SKY ECC: la prova digitale che mette in crisi il giusto processo

SKY ECC: la prova digitale che mette in crisi il giusto processo

di Danilo IacobacciAvvocato Patrocinante in Cassazione e Giurisdizioni Superiori, Dottore di Ricerca in Politiche penali dell’U.E., Vice Procuratore Onorario

PREMESSA

Negli ultimi anni, le indagini penali si sono aperte a una nuova frontiera: quella della tecnologia crittografata.

Con l’irruzione nel sistema SKY ECC – una piattaforma di messaggistica cifrata utilizzata da migliaia di utenti in tutto il mondo – le autorità europee hanno dato il via a una raccolta massiva di dati e comunicazioni, poi trasmessi anche all’Italia.

Tuttavia, dietro l’efficienza investigativa e le operazioni spettacolari, si cela un rischio profondo e poco discusso: quello di processi fondati su prove acquisite all’estero, inaccessibili alla difesa, e mai sottoposte al vaglio di un giudice italiano.

È davvero compatibile tutto ciò con il giusto processo, con la Costituzione e con la CEDU?

 

  1. ACCESSO LIMITATO AGLI ELEMENTI DI PROVA: VIOLAZIONE SISTEMICA DEL DIRITTO DI DIFESA

I dati raccolti tramite SKY ECC consistono in milioni di messaggi criptati, decrittati all’estero (Francia, Paesi Bassi, Belgio) e trasmessi in Italia attraverso Ordini Europei di Indagine (OEI). Tuttavia, nella prassi, la difesa italiana non ha accesso: ai log originali dei server; agli algoritmi di cifratura e decifratura; ai rapporti tecnici delle operazioni di decrittazione; alla catena di custodia completa dei dati digitali; agli eventuali dati esclusi per irreperibilità, irrilevanza o per scelta delle autorità straniere.

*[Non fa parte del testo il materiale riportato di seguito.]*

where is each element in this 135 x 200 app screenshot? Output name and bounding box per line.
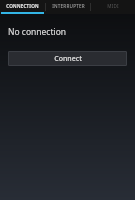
button[interactable]: CONNECTION	[0, 0, 45, 14]
staticText: CONNECTION	[6, 3, 39, 9]
staticText: INTERRUPTER	[52, 3, 85, 9]
button[interactable]: MIDI	[91, 0, 135, 14]
button[interactable]: Connect	[8, 51, 127, 66]
staticText: No connection	[8, 26, 67, 38]
staticText: MIDI	[107, 3, 119, 9]
staticText: Connect	[54, 54, 82, 64]
button[interactable]: INTERRUPTER	[46, 0, 90, 14]
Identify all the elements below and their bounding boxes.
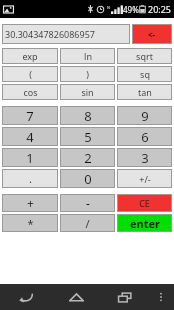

Questo genera un doppio strato di opacità: sia per la non conoscibilità del contenuto tecnico, sia per l’impossibilità di verificare manipolazioni, omissioni o errori nell’estrazione, trasmissione e lettura del dato.

L’art. 24 Cost. garantisce il diritto inviolabile alla difesa “in ogni stato e grado del procedimento”, ed il diritto alla prova e al contraddittorio tecnico si concretizza, tra le altre cose, nell’accesso effettivo e paritario agli elementi di prova.

Quando un imputato non può verificare l’autenticità dei messaggi che lo accusano, esaminare i criteri di selezione delle conversazioni inviate dall’estero, riprodurre le condizioni di decodifica del dato originario, il diritto alla difesa è neutralizzato perchè non si può controesaminare una “scatola chiusa”.

Non si tratta di una limitazione processuale, ma di una violazione strutturale della parità delle armi, in quanto la pubblica accusa ha accesso a materiale che l’imputato non può né controllare né replicare.

L’art. 111 Cost. riprende la nozione di “giusto processo” introdotta dall’art. 6 della CEDU. Le violazioni rilevanti in questo contesto sono almeno tre:

  1. a) Art. 6 §1 CEDU – Equità del processo

La Corte EDU ha chiarito che l’equità complessiva del processo può risultare compromessa quando la difesa non può esaminare o contestare prove determinanti, specialmente in ambito penale. Il caso “Bykov c. Russia” (GC, 2009) ribadisce che l’impossibilità di accedere a prove cruciali, anche se per ragioni tecniche, è incompatibile con l’art. 6.

  1. b) Art. 6 §3 lett. b) CEDU – Tempo e mezzi adeguati per preparare la difesa

Quando una prova è tecnicamente inaccessibile, non spiegabile, non riproducibile e non contestabile, la difesa è privata dei “mezzi adeguati” per preparare la propria strategia. Ciò è avvenuto, ad esempio, nel caso “Ibrahim e altri c. Regno Unito” (2016), in cui la Corte ha dichiarato violato l’art. 6 per l’impossibilità di contestare l’uso di dichiarazioni coperte da segreto.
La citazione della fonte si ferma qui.